- **Your objective**: Every line in the data below that includes "wird" belongs in the answer, copied as it stands.

(Saved entries)
>>
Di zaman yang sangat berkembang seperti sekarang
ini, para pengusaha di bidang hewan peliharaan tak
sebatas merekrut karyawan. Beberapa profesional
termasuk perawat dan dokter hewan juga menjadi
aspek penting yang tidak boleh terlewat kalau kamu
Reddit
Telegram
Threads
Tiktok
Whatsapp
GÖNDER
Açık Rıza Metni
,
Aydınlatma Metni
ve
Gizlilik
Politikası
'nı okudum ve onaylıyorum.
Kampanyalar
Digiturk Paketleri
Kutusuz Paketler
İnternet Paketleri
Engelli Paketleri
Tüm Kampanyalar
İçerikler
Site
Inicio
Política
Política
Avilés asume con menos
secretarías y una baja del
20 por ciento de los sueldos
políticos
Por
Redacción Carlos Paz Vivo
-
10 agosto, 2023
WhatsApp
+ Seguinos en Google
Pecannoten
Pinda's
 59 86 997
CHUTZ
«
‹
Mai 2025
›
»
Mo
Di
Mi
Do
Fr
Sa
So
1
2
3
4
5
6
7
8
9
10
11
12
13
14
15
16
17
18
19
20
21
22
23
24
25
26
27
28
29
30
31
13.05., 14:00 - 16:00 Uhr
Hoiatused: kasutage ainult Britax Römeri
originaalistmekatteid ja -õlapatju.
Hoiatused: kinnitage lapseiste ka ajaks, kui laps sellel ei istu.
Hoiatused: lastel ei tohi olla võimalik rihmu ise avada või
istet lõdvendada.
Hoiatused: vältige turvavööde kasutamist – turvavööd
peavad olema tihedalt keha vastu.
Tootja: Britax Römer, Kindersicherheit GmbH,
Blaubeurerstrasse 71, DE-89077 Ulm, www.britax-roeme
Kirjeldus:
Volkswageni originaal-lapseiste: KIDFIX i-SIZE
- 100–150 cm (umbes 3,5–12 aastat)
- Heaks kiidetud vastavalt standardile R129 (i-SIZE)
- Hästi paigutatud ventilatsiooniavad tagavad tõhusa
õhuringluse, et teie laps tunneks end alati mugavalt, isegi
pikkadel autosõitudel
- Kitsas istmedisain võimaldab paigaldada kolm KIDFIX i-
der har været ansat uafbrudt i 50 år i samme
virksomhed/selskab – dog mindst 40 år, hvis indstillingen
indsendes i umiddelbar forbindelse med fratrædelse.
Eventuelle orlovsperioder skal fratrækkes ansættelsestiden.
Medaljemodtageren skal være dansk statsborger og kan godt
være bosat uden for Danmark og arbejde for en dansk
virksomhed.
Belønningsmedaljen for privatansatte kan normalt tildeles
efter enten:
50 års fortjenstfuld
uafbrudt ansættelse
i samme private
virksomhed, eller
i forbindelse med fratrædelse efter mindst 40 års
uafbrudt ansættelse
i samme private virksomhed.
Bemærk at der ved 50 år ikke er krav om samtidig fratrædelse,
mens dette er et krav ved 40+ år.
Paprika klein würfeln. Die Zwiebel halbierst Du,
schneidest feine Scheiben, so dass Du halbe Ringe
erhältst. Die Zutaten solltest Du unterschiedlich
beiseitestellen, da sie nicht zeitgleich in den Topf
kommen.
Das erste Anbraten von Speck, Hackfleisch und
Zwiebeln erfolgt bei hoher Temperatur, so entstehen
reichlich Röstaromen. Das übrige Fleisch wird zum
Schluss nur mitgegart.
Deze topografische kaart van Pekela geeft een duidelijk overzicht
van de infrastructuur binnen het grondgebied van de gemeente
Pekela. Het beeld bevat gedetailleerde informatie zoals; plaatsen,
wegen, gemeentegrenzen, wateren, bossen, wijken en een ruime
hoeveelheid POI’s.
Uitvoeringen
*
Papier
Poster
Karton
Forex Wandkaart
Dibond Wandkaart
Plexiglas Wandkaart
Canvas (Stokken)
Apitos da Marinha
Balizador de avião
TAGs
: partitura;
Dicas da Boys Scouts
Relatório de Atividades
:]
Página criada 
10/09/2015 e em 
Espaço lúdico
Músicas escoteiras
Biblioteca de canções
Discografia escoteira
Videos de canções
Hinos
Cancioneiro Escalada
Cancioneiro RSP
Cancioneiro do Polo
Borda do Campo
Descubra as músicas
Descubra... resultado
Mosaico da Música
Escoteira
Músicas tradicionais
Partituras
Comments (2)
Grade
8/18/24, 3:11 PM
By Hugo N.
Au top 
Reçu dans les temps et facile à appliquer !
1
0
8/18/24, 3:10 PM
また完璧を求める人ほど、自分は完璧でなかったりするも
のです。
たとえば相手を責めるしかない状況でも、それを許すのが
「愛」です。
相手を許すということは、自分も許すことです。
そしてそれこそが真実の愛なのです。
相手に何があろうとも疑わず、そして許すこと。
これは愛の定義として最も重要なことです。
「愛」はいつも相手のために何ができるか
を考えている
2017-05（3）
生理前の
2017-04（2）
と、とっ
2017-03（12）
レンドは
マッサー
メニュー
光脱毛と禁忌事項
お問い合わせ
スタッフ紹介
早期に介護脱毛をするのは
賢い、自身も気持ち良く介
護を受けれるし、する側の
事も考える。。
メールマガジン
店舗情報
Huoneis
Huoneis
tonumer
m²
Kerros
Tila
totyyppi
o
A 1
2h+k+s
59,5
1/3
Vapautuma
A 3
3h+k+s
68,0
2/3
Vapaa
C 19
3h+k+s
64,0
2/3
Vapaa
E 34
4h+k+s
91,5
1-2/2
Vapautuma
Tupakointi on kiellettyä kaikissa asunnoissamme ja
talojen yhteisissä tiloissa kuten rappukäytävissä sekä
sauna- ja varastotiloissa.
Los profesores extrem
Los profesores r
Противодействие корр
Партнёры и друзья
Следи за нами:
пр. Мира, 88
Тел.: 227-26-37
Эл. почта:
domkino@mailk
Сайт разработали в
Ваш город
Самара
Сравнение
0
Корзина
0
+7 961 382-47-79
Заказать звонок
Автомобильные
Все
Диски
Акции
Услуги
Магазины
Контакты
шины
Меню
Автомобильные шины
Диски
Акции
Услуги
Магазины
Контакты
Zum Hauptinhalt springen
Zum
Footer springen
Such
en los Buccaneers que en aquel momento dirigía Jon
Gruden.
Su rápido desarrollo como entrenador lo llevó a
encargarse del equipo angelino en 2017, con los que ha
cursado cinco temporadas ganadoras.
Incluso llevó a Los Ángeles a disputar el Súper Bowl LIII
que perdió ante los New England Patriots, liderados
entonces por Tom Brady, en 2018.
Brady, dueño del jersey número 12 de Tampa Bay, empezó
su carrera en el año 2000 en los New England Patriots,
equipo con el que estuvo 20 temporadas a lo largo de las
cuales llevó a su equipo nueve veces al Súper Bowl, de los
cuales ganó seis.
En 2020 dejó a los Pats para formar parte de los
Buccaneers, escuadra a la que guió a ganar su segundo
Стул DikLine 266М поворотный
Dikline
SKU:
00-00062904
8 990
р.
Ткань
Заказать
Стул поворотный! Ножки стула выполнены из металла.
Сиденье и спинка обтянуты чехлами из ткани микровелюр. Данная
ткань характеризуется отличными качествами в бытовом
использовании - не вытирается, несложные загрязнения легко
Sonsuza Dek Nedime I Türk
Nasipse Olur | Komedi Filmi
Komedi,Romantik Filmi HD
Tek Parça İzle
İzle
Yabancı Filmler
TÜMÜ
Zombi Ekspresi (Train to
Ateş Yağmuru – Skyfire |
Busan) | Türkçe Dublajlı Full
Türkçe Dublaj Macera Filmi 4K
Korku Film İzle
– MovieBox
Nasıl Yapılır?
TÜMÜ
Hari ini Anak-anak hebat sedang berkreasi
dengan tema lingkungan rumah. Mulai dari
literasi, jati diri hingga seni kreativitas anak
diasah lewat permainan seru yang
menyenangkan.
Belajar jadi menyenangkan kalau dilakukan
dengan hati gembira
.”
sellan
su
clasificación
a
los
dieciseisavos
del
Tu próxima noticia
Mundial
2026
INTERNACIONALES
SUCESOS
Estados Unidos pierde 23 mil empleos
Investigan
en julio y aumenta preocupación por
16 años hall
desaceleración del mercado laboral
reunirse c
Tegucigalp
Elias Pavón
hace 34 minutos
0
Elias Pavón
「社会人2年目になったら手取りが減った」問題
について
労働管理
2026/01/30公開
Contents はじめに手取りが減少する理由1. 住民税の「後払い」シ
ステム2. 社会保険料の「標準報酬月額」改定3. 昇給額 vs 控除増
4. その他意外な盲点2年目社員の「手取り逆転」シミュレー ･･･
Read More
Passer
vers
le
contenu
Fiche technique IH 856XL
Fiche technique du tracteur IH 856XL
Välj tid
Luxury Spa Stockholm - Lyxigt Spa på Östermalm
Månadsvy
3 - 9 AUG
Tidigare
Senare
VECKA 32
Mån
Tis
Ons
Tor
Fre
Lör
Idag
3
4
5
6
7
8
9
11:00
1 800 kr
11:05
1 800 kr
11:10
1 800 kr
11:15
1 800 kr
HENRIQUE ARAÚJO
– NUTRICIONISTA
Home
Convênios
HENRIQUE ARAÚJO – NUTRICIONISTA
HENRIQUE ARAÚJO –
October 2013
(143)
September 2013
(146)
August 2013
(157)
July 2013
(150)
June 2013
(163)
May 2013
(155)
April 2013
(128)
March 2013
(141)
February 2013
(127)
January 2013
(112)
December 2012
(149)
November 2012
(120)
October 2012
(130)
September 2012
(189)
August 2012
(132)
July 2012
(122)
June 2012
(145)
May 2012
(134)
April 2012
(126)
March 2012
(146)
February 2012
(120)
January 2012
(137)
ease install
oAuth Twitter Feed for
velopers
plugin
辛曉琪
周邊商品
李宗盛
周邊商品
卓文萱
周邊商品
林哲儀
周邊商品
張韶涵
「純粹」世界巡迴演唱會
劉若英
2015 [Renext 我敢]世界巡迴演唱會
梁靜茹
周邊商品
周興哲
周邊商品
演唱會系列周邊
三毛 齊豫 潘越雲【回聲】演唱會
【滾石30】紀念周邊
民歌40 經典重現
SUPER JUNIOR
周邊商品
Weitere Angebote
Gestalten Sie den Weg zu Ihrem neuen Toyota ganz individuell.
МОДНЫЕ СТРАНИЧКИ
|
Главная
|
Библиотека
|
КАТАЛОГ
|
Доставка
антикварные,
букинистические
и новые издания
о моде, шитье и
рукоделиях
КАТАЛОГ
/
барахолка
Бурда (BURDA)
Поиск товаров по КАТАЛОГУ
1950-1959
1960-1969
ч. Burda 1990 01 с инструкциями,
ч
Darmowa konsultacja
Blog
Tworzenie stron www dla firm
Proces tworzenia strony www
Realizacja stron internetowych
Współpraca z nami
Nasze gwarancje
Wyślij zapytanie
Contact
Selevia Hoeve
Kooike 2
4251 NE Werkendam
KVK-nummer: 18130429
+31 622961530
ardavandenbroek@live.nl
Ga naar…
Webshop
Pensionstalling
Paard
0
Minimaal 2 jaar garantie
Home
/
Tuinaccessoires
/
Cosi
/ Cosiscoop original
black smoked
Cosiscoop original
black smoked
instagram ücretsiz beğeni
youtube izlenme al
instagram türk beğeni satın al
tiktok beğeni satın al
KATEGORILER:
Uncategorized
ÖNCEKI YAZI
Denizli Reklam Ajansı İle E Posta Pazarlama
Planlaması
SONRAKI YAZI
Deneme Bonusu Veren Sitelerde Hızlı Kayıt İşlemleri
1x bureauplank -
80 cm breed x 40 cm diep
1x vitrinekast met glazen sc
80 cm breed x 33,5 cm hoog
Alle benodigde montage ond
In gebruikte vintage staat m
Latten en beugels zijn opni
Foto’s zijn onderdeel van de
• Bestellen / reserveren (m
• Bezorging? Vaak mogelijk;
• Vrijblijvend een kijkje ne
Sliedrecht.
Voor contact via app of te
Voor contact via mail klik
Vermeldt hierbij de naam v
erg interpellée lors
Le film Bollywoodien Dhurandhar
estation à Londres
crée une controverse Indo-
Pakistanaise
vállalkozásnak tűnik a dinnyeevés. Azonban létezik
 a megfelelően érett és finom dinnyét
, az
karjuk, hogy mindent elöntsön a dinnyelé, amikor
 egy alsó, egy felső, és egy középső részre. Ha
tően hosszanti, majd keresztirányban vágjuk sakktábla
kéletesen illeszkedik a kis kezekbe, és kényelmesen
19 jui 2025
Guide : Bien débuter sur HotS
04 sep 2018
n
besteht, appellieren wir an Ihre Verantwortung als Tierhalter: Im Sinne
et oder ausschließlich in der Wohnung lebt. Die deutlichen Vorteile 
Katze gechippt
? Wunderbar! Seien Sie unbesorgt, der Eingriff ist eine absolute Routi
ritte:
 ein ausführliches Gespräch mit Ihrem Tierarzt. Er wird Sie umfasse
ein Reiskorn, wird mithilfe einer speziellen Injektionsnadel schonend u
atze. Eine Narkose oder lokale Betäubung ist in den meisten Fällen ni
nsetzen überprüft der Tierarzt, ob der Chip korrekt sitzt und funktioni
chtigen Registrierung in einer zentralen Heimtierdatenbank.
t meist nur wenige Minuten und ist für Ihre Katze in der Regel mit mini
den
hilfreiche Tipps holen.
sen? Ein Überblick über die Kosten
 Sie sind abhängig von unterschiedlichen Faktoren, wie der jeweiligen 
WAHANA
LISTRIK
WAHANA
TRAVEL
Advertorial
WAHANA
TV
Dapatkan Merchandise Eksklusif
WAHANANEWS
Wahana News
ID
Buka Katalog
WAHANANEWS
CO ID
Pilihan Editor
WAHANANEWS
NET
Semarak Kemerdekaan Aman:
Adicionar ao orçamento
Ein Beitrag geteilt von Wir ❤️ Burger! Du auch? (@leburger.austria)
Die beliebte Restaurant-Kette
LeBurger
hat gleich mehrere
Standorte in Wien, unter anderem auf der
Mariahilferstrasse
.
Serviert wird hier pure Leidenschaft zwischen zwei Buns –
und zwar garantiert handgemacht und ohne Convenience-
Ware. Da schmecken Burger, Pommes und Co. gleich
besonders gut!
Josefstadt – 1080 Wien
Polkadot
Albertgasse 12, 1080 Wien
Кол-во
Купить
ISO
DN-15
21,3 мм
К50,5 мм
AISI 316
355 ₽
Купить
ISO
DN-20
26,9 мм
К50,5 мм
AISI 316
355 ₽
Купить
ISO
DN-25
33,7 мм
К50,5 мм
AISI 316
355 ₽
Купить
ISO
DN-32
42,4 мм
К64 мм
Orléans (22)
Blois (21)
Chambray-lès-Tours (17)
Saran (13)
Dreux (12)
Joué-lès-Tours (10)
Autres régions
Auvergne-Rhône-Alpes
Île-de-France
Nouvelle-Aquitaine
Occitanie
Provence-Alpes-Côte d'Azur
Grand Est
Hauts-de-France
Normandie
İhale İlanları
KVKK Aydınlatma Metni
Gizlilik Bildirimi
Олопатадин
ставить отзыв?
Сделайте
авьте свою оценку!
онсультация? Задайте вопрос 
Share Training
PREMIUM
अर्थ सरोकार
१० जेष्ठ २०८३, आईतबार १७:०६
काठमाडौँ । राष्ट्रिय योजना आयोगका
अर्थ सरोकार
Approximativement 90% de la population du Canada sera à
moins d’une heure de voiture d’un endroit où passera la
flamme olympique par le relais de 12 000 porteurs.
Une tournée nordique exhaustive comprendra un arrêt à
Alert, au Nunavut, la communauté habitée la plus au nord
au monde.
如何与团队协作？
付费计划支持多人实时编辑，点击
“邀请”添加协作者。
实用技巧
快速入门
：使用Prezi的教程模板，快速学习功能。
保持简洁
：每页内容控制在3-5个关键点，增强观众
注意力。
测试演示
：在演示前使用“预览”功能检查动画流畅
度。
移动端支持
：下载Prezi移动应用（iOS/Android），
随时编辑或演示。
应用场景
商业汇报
<<
- **Result for this task**:
reichlich Röstaromen. Das übrige Fleisch wird zum
 ein ausführliches Gespräch mit Ihrem Tierarzt. Er wird Sie umfasse
ein Reiskorn, wird mithilfe einer speziellen Injektionsnadel schonend u
Serviert wird hier pure Leidenschaft zwischen zwei Buns –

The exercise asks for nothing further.